PROBLEM TO SOLVE: Your output should match the listing below word for word, without any images.
(RECORDS SHOWN begins)
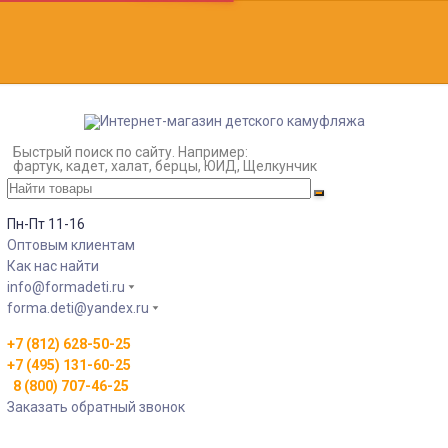
Быстрый поиск по сайту. Например:
фартук, кадет, халат, берцы, ЮИД, Щелкунчик
Пн-Пт 11-16
Оптовым клиентам
Как нас найти
info@formadeti.ru
forma.deti@yandex.ru
+7 (812) 628-50-25
+7 (495) 131-60-25
8 (800) 707-46-25
Заказать обратный звонок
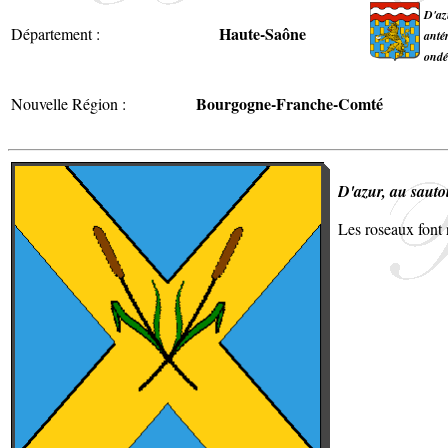
D'az
Haute-Saône
Département :
anté
ondé
Bourgogne-Franche-Comté
Nouvelle Région :
D'azur, au sauto
Les roseaux font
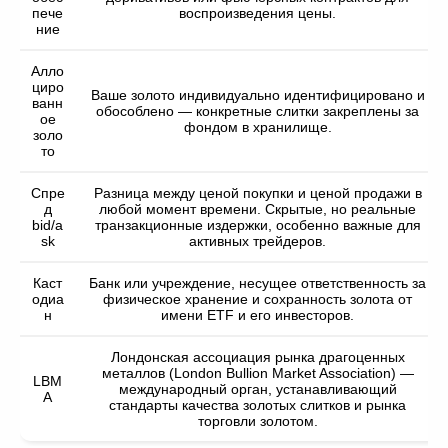
пече
воспроизведения цены.
ние
Алло
циро
Ваше золото индивидуально идентифицировано и
ванн
обособлено — конкретные слитки закреплены за
ое
фондом в хранилище.
золо
то
Спре
Разница между ценой покупки и ценой продажи в
д
любой момент времени. Скрытые, но реальные
bid/a
транзакционные издержки, особенно важные для
sk
активных трейдеров.
Каст
Банк или учреждение, несущее ответственность за
одиа
физическое хранение и сохранность золота от
н
имени ETF и его инвесторов.
Лондонская ассоциация рынка драгоценных
металлов (London Bullion Market Association) —
LBM
международный орган, устанавливающий
A
стандарты качества золотых слитков и рынка
торговли золотом.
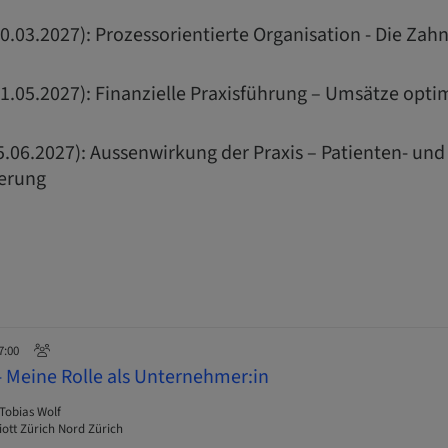
0.03.2027): Prozessorientierte Organisation - Die Zah
01.05.2027): Finanzielle Praxisführung – Umsätze opt
5.06.2027): Aussenwirkung der Praxis – Patienten- und
ierung
7:00
- Meine Rolle als Unternehmer:in
 Tobias Wolf
ott Zürich Nord Zürich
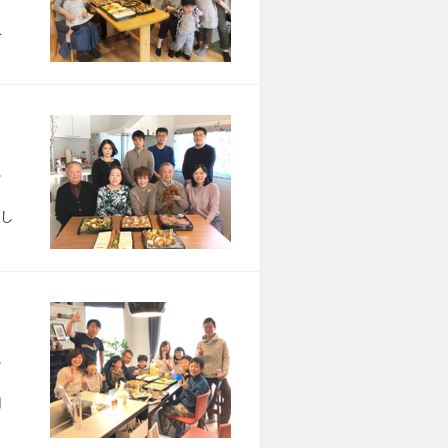
こ
市 B様宅
し
市 T様宅
用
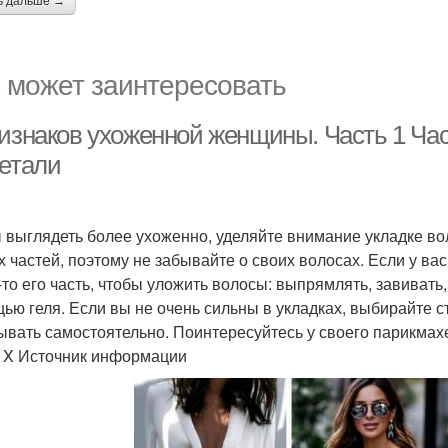
ь дальше →
 может заинтересовать
ризнаков ухоженной женщины. Часть 1 Ча
детали
 выглядеть более ухоженно, уделяйте внимание укладке вол
х частей, поэтому не забывайте о своих волосах. Если у ва
-то его часть, чтобы уложить волосы: выпрямлять, завивать
ью геля. Если вы не очень сильны в укладках, выбирайте с
ывать самостоятельно. Поинтересуйтесь у своего парикмах
. X Источник информации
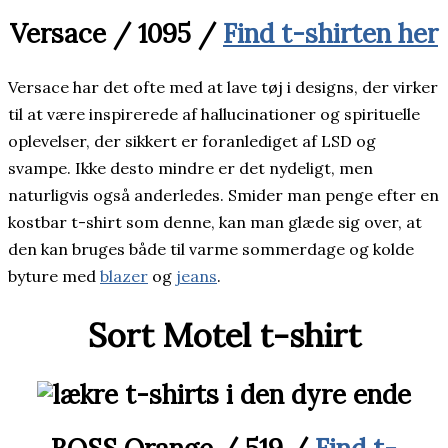
Versace / 1095 /
Find t-shirten her
Versace har det ofte med at lave tøj i designs, der virker
til at være inspirerede af hallucinationer og spirituelle
oplevelser, der sikkert er foranlediget af LSD og
svampe. Ikke desto mindre er det nydeligt, men
naturligvis også anderledes. Smider man penge efter en
kostbar t-shirt som denne, kan man glæde sig over, at
den kan bruges både til varme sommerdage og kolde
byture med
blazer
og
jeans
.
Sort Motel t-shirt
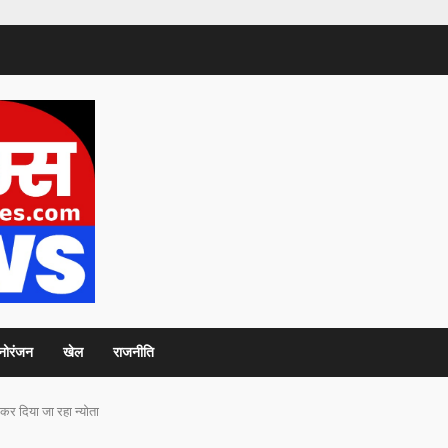
नोरंजन
खेल
राजनीति
कर दिया जा रहा न्योता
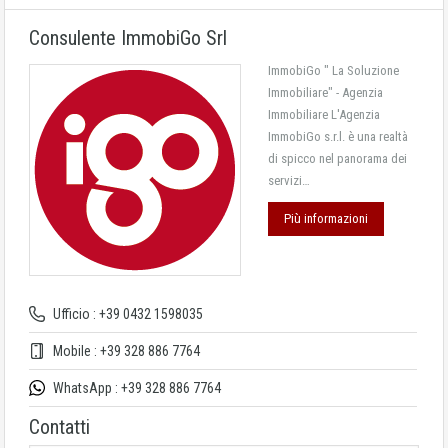
Consulente ImmobiGo Srl
ImmobiGo " La Soluzione
Immobiliare" - Agenzia
Immobiliare L'Agenzia
ImmobiGo s.r.l. è una realtà
di spicco nel panorama dei
servizi…
Più informazioni
Ufficio : +39 0432 1598035
Mobile : +39 328 886 7764
WhatsApp : +39 328 886 7764
Contatti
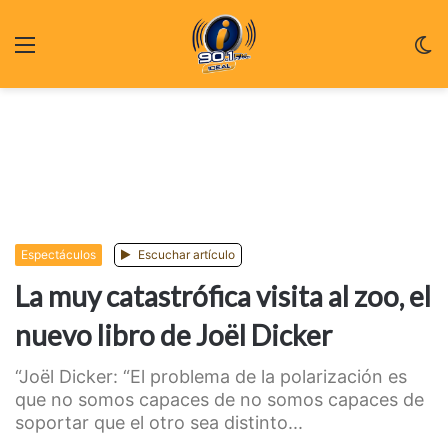
Menu
C
m
Espectáculos
Escuchar artículo
La muy catastrófica visita al zoo, el
nuevo libro de Joël Dicker
“Joël Dicker: “El problema de la polarización es
que no somos capaces de no somos capaces de
soportar que el otro sea distinto...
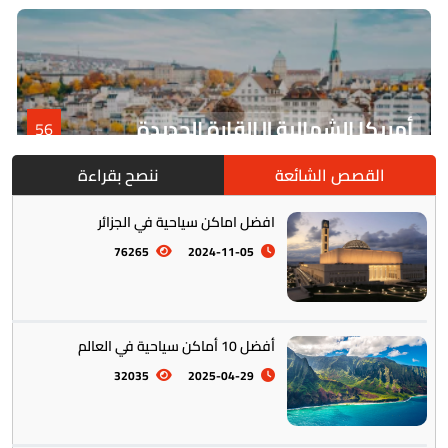
أمريكا الشمالية || القارة الجديدة
56
القصص الشائعة
ننصح بقراءة
افضل اماكن سياحية في الجزائر
76265
2024-11-05
أفضل 10 أماكن سياحية في العالم
أمريكا الجنوبية || القارة اللاتينية
12
32035
2025-04-29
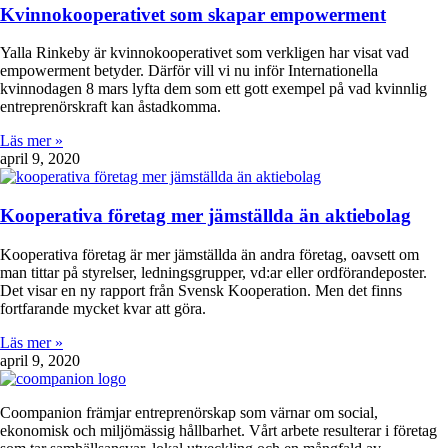
Kvinnokooperativet som skapar empowerment
Yalla Rinkeby är kvinnokooperativet som verkligen har visat vad
empowerment betyder. Därför vill vi nu inför Internationella
kvinnodagen 8 mars lyfta dem som ett gott exempel på vad kvinnlig
entreprenörskraft kan åstadkomma.
Läs mer »
april 9, 2020
Kooperativa företag mer jämställda än aktiebolag
Kooperativa företag är mer jämställda än andra företag, oavsett om
man tittar på styrelser, ledningsgrupper, vd:ar eller ordförandeposter.
Det visar en ny rapport från Svensk Kooperation. Men det finns
fortfarande mycket kvar att göra.
Läs mer »
april 9, 2020
Coompanion främjar entreprenörskap som värnar om social,
ekonomisk och miljömässig hållbarhet. Vårt arbete resulterar i företag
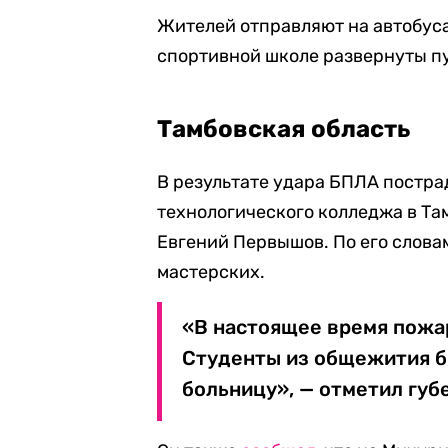
Жителей отправляют на автобуса
спортивной школе развернуты п
Тамбовская область
В результате удара БПЛА постр
технологического колледжа в Та
Евгений Первышов. По его слова
мастерских.
«В настоящее время пожа
Студенты из общежития б
больницу», — отметил губ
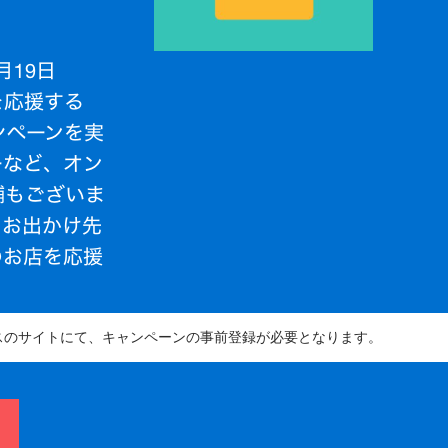
スのサイトにて、キャンペーンの事前登録が必要となります。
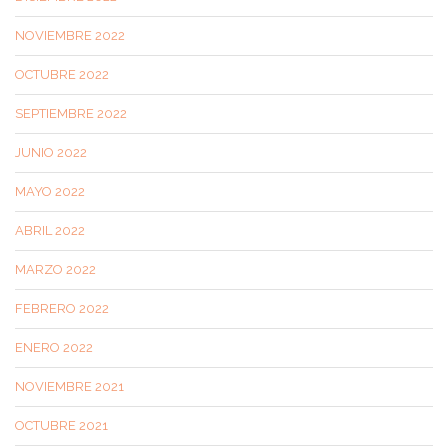
NOVIEMBRE 2022
OCTUBRE 2022
SEPTIEMBRE 2022
JUNIO 2022
MAYO 2022
ABRIL 2022
MARZO 2022
FEBRERO 2022
ENERO 2022
NOVIEMBRE 2021
OCTUBRE 2021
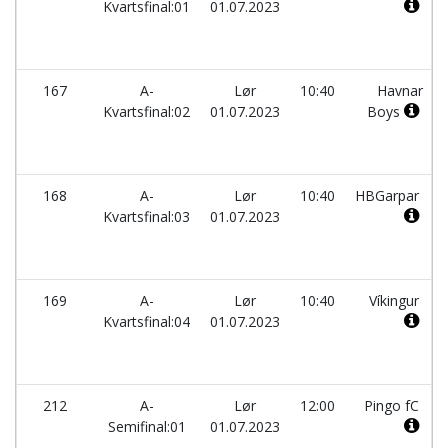
Kvartsfinal:01
01.07.2023
167
A-
Lør
10:40
Havnar
Kvartsfinal:02
01.07.2023
Boys
168
A-
Lør
10:40
HBGarpar
Kvartsfinal:03
01.07.2023
169
A-
Lør
10:40
Víkingur
Kvartsfinal:04
01.07.2023
212
A-
Lør
12:00
Pingo fC
Semifinal:01
01.07.2023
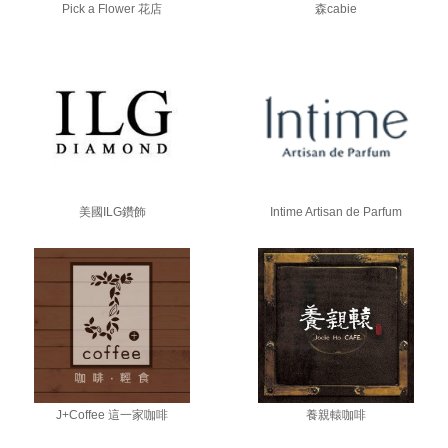
Pick a Flower 花店
森cabie
美國ILG鑽飾
Intime Artisan de Parfum
J+Coffee 這一家咖啡
養親轅咖啡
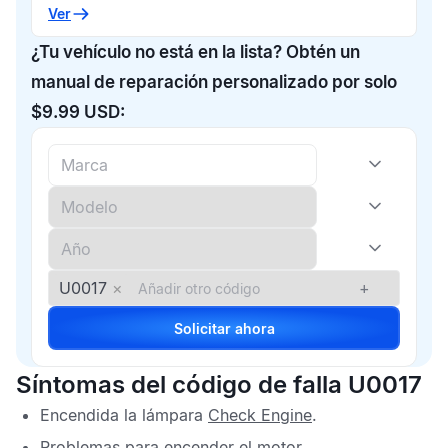
Ver
¿Tu vehículo no está en la lista? Obtén un
manual de reparación personalizado por solo
$9.99 USD:
U0017
×
+
Solicitar ahora
Síntomas del código de falla U0017
Encendida la lámpara
Check Engine
.
Problemas para encender el motor.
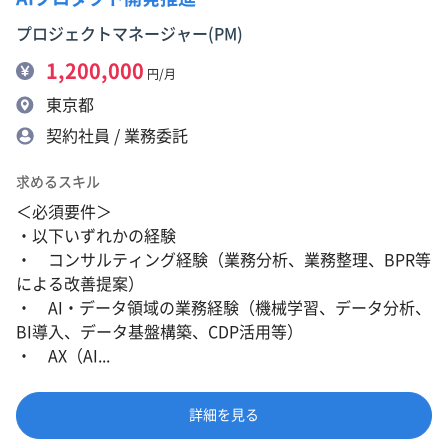
プロジェクトマネージャー(PM)
1,200,000
円/月
東京都
契約社員 / 業務委託
求めるスキル
＜必須要件＞
・以下いずれかの経験
・ コンサルティング経験（業務分析、業務整理、BPR等
による改善提案）
・ AI・データ領域の業務経験（機械学習、データ分析、
BI導入、データ基盤構築、CDP活用等）
・ AX（AI...
詳細を見る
(RECORDS SHOWN ends)
ANSWER TO THIS EXERCISE:
Быстрый поиск по сайту. Например:
фартук, кадет, халат, берцы, ЮИД, Щелкунчик
Пн-Пт 11-16
Оптовым клиентам
Как нас найти
info@formadeti.ru
forma.deti@yandex.ru
+7 (812) 628-50-25
+7 (495) 131-60-25
8 (800) 707-46-25
Заказать обратный звонок
D'az
Haute-Saône
Département :
anté
ondé
Bourgogne-Franche-Comté
Nouvelle Région :
D'azur, au sauto
Les roseaux font
пече
воспроизведения цены.
ние
Алло
циро
Ваше золото индивидуально идентифицировано и
ванн
обособлено — конкретные слитки закреплены за
ое
фондом в хранилище.
золо
то
Спре
Разница между ценой покупки и ценой продажи в
д
любой момент времени. Скрытые, но реальные
bid/a
транзакционные издержки, особенно важные для
sk
активных трейдеров.
Каст
Банк или учреждение, несущее ответственность за
одиа
физическое хранение и сохранность золота от
н
имени ETF и его инвесторов.
Лондонская ассоциация рынка драгоценных
металлов (London Bullion Market Association) —
LBM
международный орган, устанавливающий
A
стандарты качества золотых слитков и рынка
торговли золотом.
0.03.2027): Prozessorientierte Organisation - Die Zah
01.05.2027): Finanzielle Praxisführung – Umsätze opt
5.06.2027): Aussenwirkung der Praxis – Patienten- und
ierung
7:00
- Meine Rolle als Unternehmer:in
 Tobias Wolf
ott Zürich Nord Zürich
こ
市 B様宅
し
市 T様宅
用
ь дальше →
 может заинтересовать
ризнаков ухоженной женщины. Часть 1 Ча
детали
 выглядеть более ухоженно, уделяйте внимание укладке вол
х частей, поэтому не забывайте о своих волосах. Если у ва
-то его часть, чтобы уложить волосы: выпрямлять, завивать
ью геля. Если вы не очень сильны в укладках, выбирайте с
ывать самостоятельно. Поинтересуйтесь у своего парикмах
. X Источник информации
Versace / 1095 /
Find t-shirten her
Versace har det ofte med at lave tøj i designs, der virker
til at være inspirerede af hallucinationer og spirituelle
oplevelser, der sikkert er foranlediget af LSD og
svampe. Ikke desto mindre er det nydeligt, men
naturligvis også anderledes. Smider man penge efter en
kostbar t-shirt som denne, kan man glæde sig over, at
den kan bruges både til varme sommerdage og kolde
byture med
blazer
og
jeans
.
Sort Motel t-shirt
नोरंजन
खेल
राजनीति
कर दिया जा रहा न्योता
Consulente ImmobiGo Srl
ImmobiGo " La Soluzione
Immobiliare" - Agenzia
Immobiliare L'Agenzia
ImmobiGo s.r.l. è una realtà
di spicco nel panorama dei
servizi…
Più informazioni
Ufficio : +39 0432 1598035
Mobile : +39 328 886 7764
WhatsApp : +39 328 886 7764
Contatti
Menu
C
m
Espectáculos
Escuchar artículo
La muy catastrófica visita al zoo, el
nuevo libro de Joël Dicker
“Joël Dicker: “El problema de la polarización es
que no somos capaces de no somos capaces de
soportar que el otro sea distinto...
أمريكا الشمالية || القارة الجديدة
56
القصص الشائعة
ننصح بقراءة
افضل اماكن سياحية في الجزائر
76265
2024-11-05
أفضل 10 أماكن سياحية في العالم
أمريكا الجنوبية || القارة اللاتينية
12
32035
2025-04-29
Kvinnokooperativet som skapar empowerment
Yalla Rinkeby är kvinnokooperativet som verkligen har visat vad
empowerment betyder. Därför vill vi nu inför Internationella
kvinnodagen 8 mars lyfta dem som ett gott exempel på vad kvinnlig
entreprenörskraft kan åstadkomma.
Läs mer »
april 9, 2020
Kooperativa företag mer jämställda än aktiebolag
Kooperativa företag är mer jämställda än andra företag, oavsett om
man tittar på styrelser, ledningsgrupper, vd:ar eller ordförandeposter.
Det visar en ny rapport från Svensk Kooperation. Men det finns
fortfarande mycket kvar att göra.
Läs mer »
april 9, 2020
Coompanion främjar entreprenörskap som värnar om social,
ekonomisk och miljömässig hållbarhet. Vårt arbete resulterar i företag
Жителей отправляют на автобуса
спортивной школе развернуты п
Тамбовская область
В результате удара БПЛА постр
технологического колледжа в Та
Евгений Первышов. По его слова
мастерских.
«В настоящее время пожа
Студенты из общежития б
больницу», — отметил губ
スのサイトにて、キャンペーンの事前登録が必要となります。
NOVIEMBRE 2022
OCTUBRE 2022
SEPTIEMBRE 2022
JUNIO 2022
MAYO 2022
ABRIL 2022
MARZO 2022
FEBRERO 2022
ENERO 2022
NOVIEMBRE 2021
OCTUBRE 2021
Kvartsfinal:01
01.07.2023
167
A-
Lør
10:40
Havnar
Kvartsfinal:02
01.07.2023
Boys
168
A-
Lør
10:40
HBGarpar
Kvartsfinal:03
01.07.2023
169
A-
Lør
10:40
Víkingur
Kvartsfinal:04
01.07.2023
212
A-
Lør
12:00
Pingo fC
Semifinal:01
01.07.2023
Pick a Flower 花店
森cabie
美國ILG鑽飾
Intime Artisan de Parfum
J+Coffee 這一家咖啡
養親轅咖啡
Ver
¿Tu vehículo no está en la lista? Obtén un
manual de reparación personalizado por solo
$9.99 USD:
U0017
×
+
Solicitar ahora
Síntomas del código de falla U0017
Encendida la lámpara
Check Engine
.
Problemas para encender el motor.
プロジェクトマネージャー(PM)
1,200,000
円/月
東京都
契約社員 / 業務委託
求めるスキル
＜必須要件＞
・以下いずれかの経験
・ コンサルティング経験（業務分析、業務整理、BPR等
による改善提案）
・ AI・データ領域の業務経験（機械学習、データ分析、
BI導入、データ基盤構築、CDP活用等）
・ AX（AI...
詳細を見る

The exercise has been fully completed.